Title

The heuristic-systematic model and HIV/AIDS information: Developing persuasive communications

Date of Award

1999

Degree Type

Dissertation

Degree Name

Doctor of Philosophy (PhD)

Department

Psychology

Advisor(s)

D. Bruce Carter

Keywords

Heuristic-systematic model, HIV/AIDS, Persuasive, Communications, Immune deficiency

Subject Categories

Psychology | Social and Behavioral Sciences | Social Psychology

Abstract

For over a decade much effort has gone into educating people about the danger of contracting AIDS through sexual intercourse and persuading them to practice safer sex. Much of this information has been directed toward adolescents because it is believed that they may be particularly likely to engage in unsafe sexual practices, e.g., not using a condom. However, the vast majority of this effort to change behavior has not made use of the vast literature on persuasion that has been generated mostly by social psychologists.

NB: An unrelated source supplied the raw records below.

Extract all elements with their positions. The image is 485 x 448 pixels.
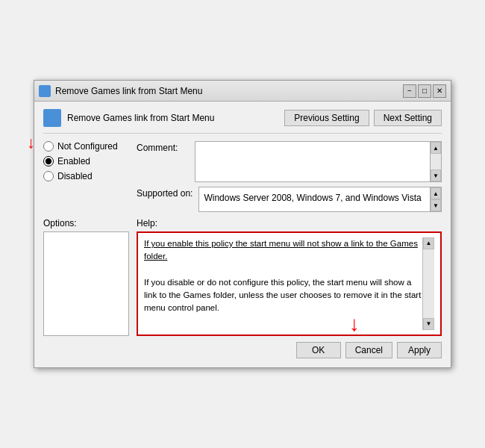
- comment-wrapper: ▲ ▼: [195, 141, 442, 182]
- help-scrollbar: ▲ ▼: [422, 237, 434, 330]
- comment-row: Comment: ▲ ▼: [137, 141, 442, 182]
- dialog-footer: ↓ OK Cancel Apply: [43, 336, 442, 361]
- close-button[interactable]: ✕: [433, 84, 446, 98]
- next-setting-button[interactable]: Next Setting: [374, 110, 442, 126]
- radio-group: Not Configured ↑ Enabled Disabled: [43, 141, 129, 181]
- title-bar: Remove Games link from Start Menu − □ ✕: [34, 81, 451, 102]
- apply-button[interactable]: Apply: [397, 342, 442, 358]
- red-arrow-down-icon: ↓: [349, 314, 360, 335]
- window-controls: − □ ✕: [403, 84, 446, 98]
- supported-scroll-down[interactable]: ▼: [431, 199, 441, 211]
- radio-not-configured-input[interactable]: [43, 141, 54, 152]
- radio-not-configured: Not Configured: [43, 141, 129, 152]
- supported-scroll-up[interactable]: ▲: [431, 187, 441, 199]
- supported-scrollbar: ▲ ▼: [430, 187, 442, 212]
- scrollbar-up-arrow[interactable]: ▲: [431, 142, 441, 154]
- options-box: [43, 231, 129, 336]
- policy-dialog: Remove Games link from Start Menu − □ ✕ …: [34, 80, 451, 368]
- supported-row: Supported on: Windows Server 2008, Windo…: [137, 187, 442, 212]
- supported-label: Supported on:: [137, 187, 193, 199]
- header-title: Remove Games link from Start Menu: [43, 109, 214, 127]
- comment-label: Comment:: [137, 141, 189, 153]
- help-scroll-up[interactable]: ▲: [423, 237, 434, 249]
- scrollbar-down-arrow[interactable]: ▼: [431, 169, 441, 181]
- left-panel: Not Configured ↑ Enabled Disabled: [43, 141, 129, 212]
- help-scroll-down[interactable]: ▼: [423, 318, 434, 330]
- radio-disabled: Disabled: [43, 171, 129, 181]
- comment-scrollbar: ▲ ▼: [430, 141, 442, 182]
- help-label: Help:: [137, 218, 442, 228]
- header-title-text: Remove Games link from Start Menu: [67, 113, 214, 123]
- window-icon: [39, 85, 51, 97]
- help-text-1: If you enable this policy the start menu…: [144, 237, 422, 264]
- radio-disabled-input[interactable]: [43, 171, 54, 181]
- header-icon: [43, 109, 61, 127]
- radio-enabled: ↑ Enabled: [43, 156, 129, 167]
- help-text-2: If you disable or do not configure this …: [144, 276, 422, 315]
- right-panel: Comment: ▲ ▼ Supported on: Windows: [137, 141, 442, 212]
- comment-textarea[interactable]: [195, 141, 430, 182]
- help-text-content: If you enable this policy the start menu…: [144, 237, 422, 330]
- supported-wrapper: Windows Server 2008, Windows 7, and Wind…: [198, 187, 442, 212]
- help-text-1-span: If you enable this policy the start menu…: [144, 239, 418, 261]
- maximize-button[interactable]: □: [418, 84, 431, 98]
- help-box-inner: If you enable this policy the start menu…: [144, 237, 434, 330]
- radio-disabled-label[interactable]: Disabled: [57, 171, 93, 181]
- options-label: Options:: [43, 218, 129, 228]
- cancel-button[interactable]: Cancel: [345, 342, 392, 358]
- window-title: Remove Games link from Start Menu: [55, 86, 403, 96]
- help-panel: Help: If you enable this policy the star…: [137, 218, 442, 336]
- header-buttons: Previous Setting Next Setting: [284, 110, 442, 126]
- radio-enabled-label[interactable]: Enabled: [57, 156, 90, 167]
- radio-enabled-input[interactable]: [43, 156, 54, 167]
- bottom-section: Options: Help: If you enable this policy…: [43, 218, 442, 336]
- main-content: Not Configured ↑ Enabled Disabled: [43, 141, 442, 212]
- window-body: Remove Games link from Start Menu Previo…: [34, 102, 451, 367]
- help-box: If you enable this policy the start menu…: [137, 231, 442, 336]
- minimize-button[interactable]: −: [403, 84, 416, 98]
- ok-button[interactable]: OK: [296, 342, 341, 358]
- prev-setting-button[interactable]: Previous Setting: [284, 110, 369, 126]
- help-scroll-track: [423, 249, 434, 318]
- options-panel: Options:: [43, 218, 129, 336]
- supported-value: Windows Server 2008, Windows 7, and Wind…: [198, 187, 430, 212]
- scrollbar-track: [431, 154, 441, 169]
- radio-not-configured-label[interactable]: Not Configured: [57, 141, 118, 152]
- header-row: Remove Games link from Start Menu Previo…: [43, 109, 442, 134]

This study proposed to utilize one such theory, the Heuristic-Systematic model, with the intention of producing more effective persuasive messages. As its name implies, this model proposes two forms of information processing, each of which is hypothesized to have different consequences for behavior. This study tested several hypotheses derived from this model, principally that people who view AIDS as more personally relevant should process AIDS information more systematically and those who view AIDS as less personally relevant should rely on a heuristic to process AIDS information. Although personal relevance did influence how persons rated HIV/AIDS informational messages, the results did not provide support for the hypothesis derived from the Heuristic Systematic Model.